[Dataset content]

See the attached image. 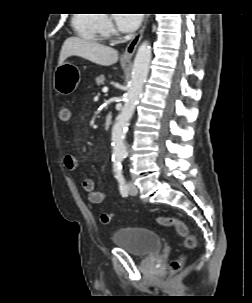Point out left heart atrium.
Returning a JSON list of instances; mask_svg holds the SVG:
<instances>
[{
  "label": "left heart atrium",
  "instance_id": "1",
  "mask_svg": "<svg viewBox=\"0 0 252 303\" xmlns=\"http://www.w3.org/2000/svg\"><path fill=\"white\" fill-rule=\"evenodd\" d=\"M114 18L118 29L123 32L134 31L141 22L140 14H115Z\"/></svg>",
  "mask_w": 252,
  "mask_h": 303
}]
</instances>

[/Dataset content]

Count of lines in the data above that contain the string "instances": give this number and no other words.

3